Goal of the exercise. Return exactly the listing's lines, from its first line to the line holding "Copy URL BB code with thumbnail", ends included.

=== Task inputs ===

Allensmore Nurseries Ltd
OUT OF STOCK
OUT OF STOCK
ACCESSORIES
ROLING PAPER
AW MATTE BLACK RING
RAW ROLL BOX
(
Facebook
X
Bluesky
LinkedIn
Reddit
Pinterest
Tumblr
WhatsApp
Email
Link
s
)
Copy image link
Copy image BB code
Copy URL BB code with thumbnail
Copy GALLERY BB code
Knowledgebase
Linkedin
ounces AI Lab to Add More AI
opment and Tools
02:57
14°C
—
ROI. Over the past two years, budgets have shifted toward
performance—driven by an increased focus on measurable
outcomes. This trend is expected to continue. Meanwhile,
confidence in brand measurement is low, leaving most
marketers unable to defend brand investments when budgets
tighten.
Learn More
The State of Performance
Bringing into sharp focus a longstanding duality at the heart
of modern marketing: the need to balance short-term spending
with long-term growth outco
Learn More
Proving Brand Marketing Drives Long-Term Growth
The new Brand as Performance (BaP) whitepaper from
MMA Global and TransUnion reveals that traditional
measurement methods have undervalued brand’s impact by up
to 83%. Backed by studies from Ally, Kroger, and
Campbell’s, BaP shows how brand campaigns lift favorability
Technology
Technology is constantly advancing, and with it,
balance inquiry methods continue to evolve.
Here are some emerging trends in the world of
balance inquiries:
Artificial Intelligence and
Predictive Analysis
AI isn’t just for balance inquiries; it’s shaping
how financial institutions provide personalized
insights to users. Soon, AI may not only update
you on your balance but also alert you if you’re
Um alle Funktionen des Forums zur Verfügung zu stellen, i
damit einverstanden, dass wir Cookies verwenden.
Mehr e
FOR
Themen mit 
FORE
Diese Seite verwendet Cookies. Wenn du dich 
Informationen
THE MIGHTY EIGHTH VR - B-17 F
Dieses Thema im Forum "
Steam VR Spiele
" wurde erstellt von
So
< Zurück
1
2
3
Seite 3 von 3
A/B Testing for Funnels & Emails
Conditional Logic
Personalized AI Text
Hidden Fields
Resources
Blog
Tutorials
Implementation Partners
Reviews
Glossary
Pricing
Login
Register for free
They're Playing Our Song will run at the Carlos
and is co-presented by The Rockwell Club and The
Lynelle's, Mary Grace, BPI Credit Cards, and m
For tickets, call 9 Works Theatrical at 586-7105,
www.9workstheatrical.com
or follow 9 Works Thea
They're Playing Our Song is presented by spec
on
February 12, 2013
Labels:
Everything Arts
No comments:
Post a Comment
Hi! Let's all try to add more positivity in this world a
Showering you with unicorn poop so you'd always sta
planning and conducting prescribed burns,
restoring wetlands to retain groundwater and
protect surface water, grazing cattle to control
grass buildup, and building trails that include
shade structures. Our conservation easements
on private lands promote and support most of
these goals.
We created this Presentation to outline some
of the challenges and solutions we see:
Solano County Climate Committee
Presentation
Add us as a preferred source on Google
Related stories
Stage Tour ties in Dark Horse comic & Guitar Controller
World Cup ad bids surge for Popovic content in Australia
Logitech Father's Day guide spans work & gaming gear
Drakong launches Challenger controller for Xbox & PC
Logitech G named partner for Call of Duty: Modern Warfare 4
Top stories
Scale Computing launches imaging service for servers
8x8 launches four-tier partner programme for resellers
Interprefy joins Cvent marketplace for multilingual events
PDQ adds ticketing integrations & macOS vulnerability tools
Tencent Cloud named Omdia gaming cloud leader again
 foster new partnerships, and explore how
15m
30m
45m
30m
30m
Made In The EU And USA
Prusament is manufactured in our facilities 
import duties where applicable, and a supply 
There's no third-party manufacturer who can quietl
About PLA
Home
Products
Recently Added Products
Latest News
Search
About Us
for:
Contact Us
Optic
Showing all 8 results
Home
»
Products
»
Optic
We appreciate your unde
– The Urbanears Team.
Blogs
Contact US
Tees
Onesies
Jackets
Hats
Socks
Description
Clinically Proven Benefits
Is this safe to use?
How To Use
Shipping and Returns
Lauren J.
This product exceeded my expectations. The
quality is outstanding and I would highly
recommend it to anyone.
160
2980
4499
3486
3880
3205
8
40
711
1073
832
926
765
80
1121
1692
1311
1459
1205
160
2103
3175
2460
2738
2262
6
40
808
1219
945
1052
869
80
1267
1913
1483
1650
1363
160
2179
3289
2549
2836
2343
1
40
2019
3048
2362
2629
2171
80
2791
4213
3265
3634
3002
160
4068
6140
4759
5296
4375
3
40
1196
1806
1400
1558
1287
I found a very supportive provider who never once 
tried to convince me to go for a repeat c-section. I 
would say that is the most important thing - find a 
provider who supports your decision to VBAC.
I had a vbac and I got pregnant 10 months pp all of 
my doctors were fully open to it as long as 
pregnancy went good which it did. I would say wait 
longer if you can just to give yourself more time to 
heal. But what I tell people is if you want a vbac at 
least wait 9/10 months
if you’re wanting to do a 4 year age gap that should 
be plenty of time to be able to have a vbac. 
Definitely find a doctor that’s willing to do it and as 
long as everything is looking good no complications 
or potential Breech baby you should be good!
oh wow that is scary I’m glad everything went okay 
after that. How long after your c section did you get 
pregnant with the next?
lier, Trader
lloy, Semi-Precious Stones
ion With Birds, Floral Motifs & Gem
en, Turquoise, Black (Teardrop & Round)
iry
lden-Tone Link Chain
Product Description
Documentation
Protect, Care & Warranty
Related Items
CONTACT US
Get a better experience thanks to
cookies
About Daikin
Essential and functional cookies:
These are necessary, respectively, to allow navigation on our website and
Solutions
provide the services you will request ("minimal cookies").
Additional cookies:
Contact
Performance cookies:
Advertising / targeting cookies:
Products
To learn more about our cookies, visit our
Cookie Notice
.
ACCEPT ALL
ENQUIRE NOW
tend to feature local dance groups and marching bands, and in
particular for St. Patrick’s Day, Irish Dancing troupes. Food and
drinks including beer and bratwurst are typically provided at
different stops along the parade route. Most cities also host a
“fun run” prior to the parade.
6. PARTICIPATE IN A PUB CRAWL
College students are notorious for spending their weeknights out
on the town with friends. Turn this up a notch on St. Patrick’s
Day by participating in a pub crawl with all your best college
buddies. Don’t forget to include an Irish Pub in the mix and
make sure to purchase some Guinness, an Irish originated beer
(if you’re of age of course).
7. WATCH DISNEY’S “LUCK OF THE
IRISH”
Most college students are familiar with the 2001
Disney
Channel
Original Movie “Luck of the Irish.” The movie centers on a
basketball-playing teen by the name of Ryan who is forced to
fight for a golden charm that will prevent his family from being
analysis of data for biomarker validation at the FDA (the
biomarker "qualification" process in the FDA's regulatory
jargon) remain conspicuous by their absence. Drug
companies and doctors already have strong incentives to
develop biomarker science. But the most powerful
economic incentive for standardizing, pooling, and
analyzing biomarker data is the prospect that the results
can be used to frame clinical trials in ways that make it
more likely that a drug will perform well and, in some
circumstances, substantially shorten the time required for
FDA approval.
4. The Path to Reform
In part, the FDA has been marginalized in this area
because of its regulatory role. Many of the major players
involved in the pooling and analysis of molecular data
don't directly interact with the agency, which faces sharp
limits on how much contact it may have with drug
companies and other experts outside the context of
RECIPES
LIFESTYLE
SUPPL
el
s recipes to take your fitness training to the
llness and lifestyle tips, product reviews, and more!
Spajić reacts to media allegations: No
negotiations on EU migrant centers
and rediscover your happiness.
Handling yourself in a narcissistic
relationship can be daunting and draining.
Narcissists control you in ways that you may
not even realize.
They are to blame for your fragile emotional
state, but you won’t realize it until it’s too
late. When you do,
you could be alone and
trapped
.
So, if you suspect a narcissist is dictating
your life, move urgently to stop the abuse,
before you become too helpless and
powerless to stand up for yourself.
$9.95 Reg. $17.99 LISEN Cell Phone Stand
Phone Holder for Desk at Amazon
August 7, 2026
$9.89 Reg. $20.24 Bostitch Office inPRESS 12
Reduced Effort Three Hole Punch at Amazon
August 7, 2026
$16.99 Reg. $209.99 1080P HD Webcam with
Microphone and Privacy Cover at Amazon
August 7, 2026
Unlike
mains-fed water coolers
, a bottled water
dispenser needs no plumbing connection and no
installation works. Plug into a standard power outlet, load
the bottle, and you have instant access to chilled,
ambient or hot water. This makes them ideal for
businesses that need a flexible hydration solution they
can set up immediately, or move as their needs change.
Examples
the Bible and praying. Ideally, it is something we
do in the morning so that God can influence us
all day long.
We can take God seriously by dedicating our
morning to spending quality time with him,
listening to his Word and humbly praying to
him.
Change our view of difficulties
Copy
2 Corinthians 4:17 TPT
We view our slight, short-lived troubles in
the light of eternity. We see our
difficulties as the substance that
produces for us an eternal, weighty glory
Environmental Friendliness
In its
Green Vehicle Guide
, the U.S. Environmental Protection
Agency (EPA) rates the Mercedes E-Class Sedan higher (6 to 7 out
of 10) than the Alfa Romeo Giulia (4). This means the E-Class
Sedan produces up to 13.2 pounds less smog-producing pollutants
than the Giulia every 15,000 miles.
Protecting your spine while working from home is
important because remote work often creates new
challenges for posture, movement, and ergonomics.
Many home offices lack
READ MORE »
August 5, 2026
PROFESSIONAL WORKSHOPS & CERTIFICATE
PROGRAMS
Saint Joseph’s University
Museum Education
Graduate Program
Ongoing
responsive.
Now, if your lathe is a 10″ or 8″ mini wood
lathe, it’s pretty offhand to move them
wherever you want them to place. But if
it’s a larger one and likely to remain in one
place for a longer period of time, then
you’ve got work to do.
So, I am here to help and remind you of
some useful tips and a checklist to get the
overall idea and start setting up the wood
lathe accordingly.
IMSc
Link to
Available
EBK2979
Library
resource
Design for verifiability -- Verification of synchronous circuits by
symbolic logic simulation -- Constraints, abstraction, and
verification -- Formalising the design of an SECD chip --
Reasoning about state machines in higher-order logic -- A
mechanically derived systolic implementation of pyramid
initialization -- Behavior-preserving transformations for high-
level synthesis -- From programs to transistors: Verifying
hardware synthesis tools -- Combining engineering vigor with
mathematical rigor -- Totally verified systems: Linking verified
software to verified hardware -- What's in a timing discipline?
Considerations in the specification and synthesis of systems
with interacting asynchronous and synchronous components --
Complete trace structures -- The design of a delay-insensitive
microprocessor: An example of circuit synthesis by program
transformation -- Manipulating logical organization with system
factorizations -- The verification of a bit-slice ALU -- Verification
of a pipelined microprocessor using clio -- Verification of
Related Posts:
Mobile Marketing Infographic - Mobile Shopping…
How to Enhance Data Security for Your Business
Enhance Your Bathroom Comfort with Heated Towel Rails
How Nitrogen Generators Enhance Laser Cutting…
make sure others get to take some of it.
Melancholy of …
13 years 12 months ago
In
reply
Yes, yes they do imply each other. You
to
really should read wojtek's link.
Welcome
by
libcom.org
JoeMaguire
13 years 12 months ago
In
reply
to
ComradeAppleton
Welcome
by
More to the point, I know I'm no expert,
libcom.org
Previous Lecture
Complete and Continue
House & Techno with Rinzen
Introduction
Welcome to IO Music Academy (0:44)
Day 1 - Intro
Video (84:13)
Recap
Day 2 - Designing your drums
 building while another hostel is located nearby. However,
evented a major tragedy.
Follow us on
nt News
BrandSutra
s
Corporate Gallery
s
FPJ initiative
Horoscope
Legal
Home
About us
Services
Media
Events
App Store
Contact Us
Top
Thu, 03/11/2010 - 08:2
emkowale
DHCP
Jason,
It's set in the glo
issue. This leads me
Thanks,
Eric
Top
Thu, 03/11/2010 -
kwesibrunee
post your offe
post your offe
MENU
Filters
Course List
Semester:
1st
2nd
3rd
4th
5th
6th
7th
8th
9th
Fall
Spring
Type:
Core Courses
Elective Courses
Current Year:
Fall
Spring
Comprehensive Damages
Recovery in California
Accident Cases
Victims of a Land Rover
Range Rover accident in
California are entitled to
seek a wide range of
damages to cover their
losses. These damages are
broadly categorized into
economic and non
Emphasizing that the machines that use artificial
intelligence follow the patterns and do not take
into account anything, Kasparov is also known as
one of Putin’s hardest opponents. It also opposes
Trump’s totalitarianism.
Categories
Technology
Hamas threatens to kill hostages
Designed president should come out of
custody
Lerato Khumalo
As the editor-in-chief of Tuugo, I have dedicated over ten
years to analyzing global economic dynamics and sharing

===

Written reply.
Allensmore Nurseries Ltd
OUT OF STOCK
OUT OF STOCK
ACCESSORIES
ROLING PAPER
AW MATTE BLACK RING
RAW ROLL BOX
(
Facebook
X
Bluesky
LinkedIn
Reddit
Pinterest
Tumblr
WhatsApp
Email
Link
s
)
Copy image link
Copy image BB code
Copy URL BB code with thumbnail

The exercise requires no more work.